The $2.7 million will only be used for projects on federal land managed by the U.S. Forest Service. However, this investment will help leverage other funding for projects on tribal and private land adjacent to Forest Service-managed public land.
According to Cudmore, these treatments will reduce overstocked forests with timber harvest, thinning and prescribed fire, creating landscapes and communities that can better endure wildfire. All of this will ultimately support vibrant, local economies, healthy watersheds and healthy forests with reduced wildlife risk, she said.
Cudmore said the concept of shared stewardship of the land was evident throughout the grant proposal, and emphasized there were many partners involved in its creation and the prioritization of projects. The project is supported by the Forest Service, the counties within the Umatilla and Wallowa-Whitman national forests, and industry and conservation groups like Wallowa Resources, one of the lead organizations that worked on the grant application.
Executive Director Nils Christoffersen said the Northern Blues Collaborative, with its founding members serving since 2012, recognized an urgent need and has long aspired to scale up the collaborative’s early success to address restoration and rural economic revitalization in projects, such as the Lower Joseph Creek project in Wallowa County and the East Face project bordering Union and Baker counties.
Included in the funding is money to pay for monitoring Forest Service timber harvest, thinning and prescribed burning projects. Baker and Wallowa counties are looking to employ youths and young adults to learn and execute forest monitoring techniques.
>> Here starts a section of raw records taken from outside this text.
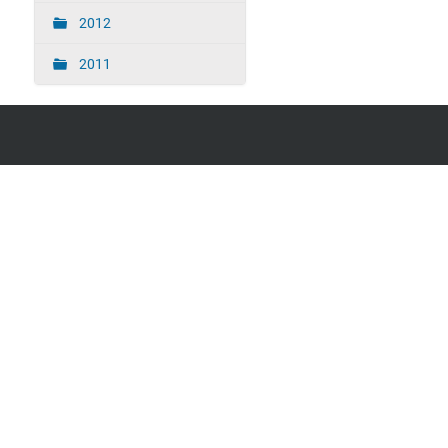
2012
2011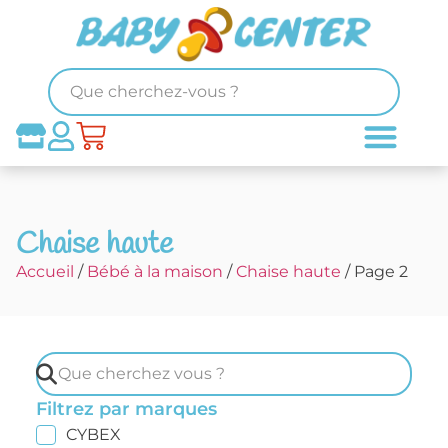
Chaise haute
Accueil
/
Bébé à la maison
/
Chaise haute
/ Page 2
Filtrez par marques
CYBEX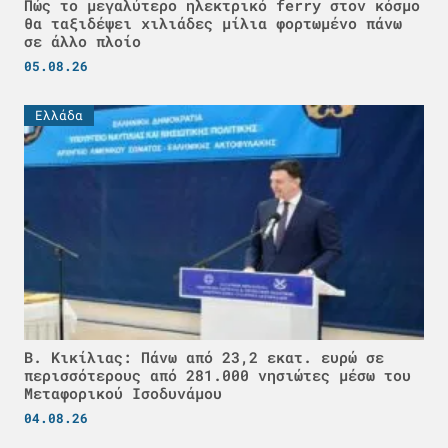
Πώς το μεγαλύτερο ηλεκτρικό ferry στον κόσμο
θα ταξιδέψει χιλιάδες μίλια φορτωμένο πάνω
σε άλλο πλοίο
05.08.26
Ελλάδα
Β. Κικίλιας: Πάνω από 23,2 εκατ. ευρώ σε
περισσότερους από 281.000 νησιώτες μέσω του
Μεταφορικού Ισοδυνάμου
04.08.26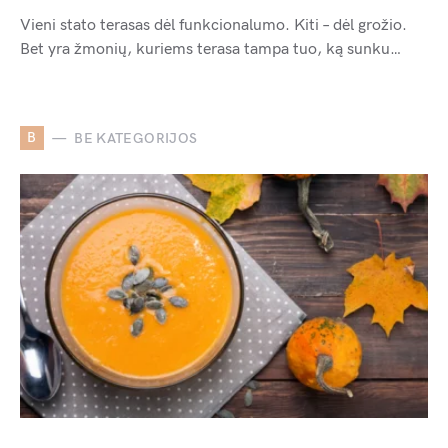
Vieni stato terasas dėl funkcionalumo. Kiti – dėl grožio.
Bet yra žmonių, kuriems terasa tampa tuo, ką sunku…
B
BE KATEGORIJOS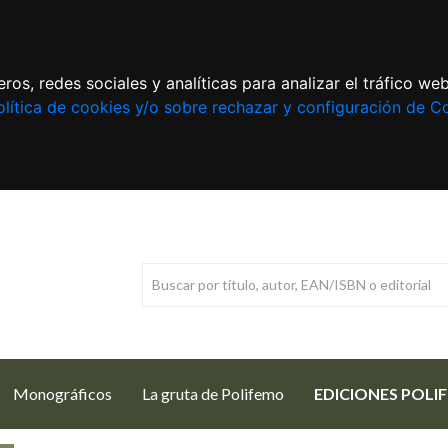
ros, redes sociales y analíticas para analizar el tráfico w
lítica de cookies y/o sobre rechazar y configuración de C
Monográficos
La gruta de Polifemo
EDICIONES POLI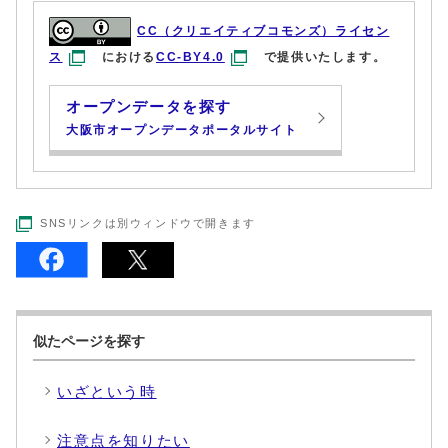
CC（クリエイティブコモンズ）ライセン
ス
における
CC-BY4.0
で提供いたします。
オープンデータを探す
大阪市オープンデータポータルサイト
SNSリンクは別ウィンドウで開きます
似たページを探す
いざという時
注意点を知りたい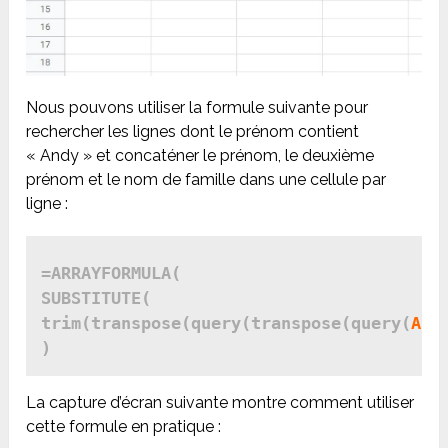
Nous pouvons utiliser la formule suivante pour
rechercher les lignes dont le prénom contient
« Andy » et concaténer le prénom, le deuxième
prénom et le nom de famille dans une cellule par
ligne :
=ARRAYFORMULA(

SUBSTITUTE(

trim(transpose(query(transpose(query(
A:C
La capture d’écran suivante montre comment utiliser
cette formule en pratique :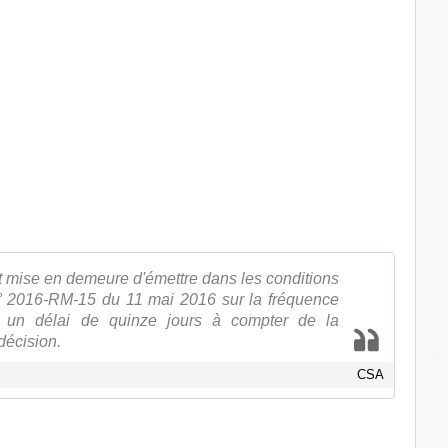
t mise en demeure d'émettre dans les conditions
n° 2016-RM-15 du 11 mai 2016 sur la fréquence
un délai de quinze jours à compter de la
 décision.
CSA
“We’re excited that partnerships continue to expand and deepen as we pursue all lands shared stewardship across Northeast Oregon and Southeast Washington,” Christoffersen said. “We look forward to the opportunity this will create for the next generation of land stewards to gain jobs and experience in caring for this special place.”
Lindsay Warness, Woodgrain Millwork in La Grande’s forest policy and environmental manager, said she was looking forward to working with the Forest Service and using the funding to develop projects that are beneficial and meet the social, economic and ecological needs of both forest and communities that depend on them.
“This is an exciting opportunity to increase the pace and scale of restoration in our area, as well as provide economic benefits to our local communities,” Warness said.
According to Mike Billman, Oregon Department of Forestry’s Northeast Oregon Federal Forest Restoration program coordinator, the funding will be instrumental in accomplishing fuel reduction and forest restoration projects vetted through the environmental planning process, but still in need of funding.
“The Wallowa Whitman and Umatilla national forests have huge backlogs of acres needing treatments and increased funding will certainly help in attaining some level of catching up,” Billman said. “It has been truly inspiring to watch the stakeholder partnerships form and step up in the process of preparing the CFLRP proposal and now draw together to begin implementation.”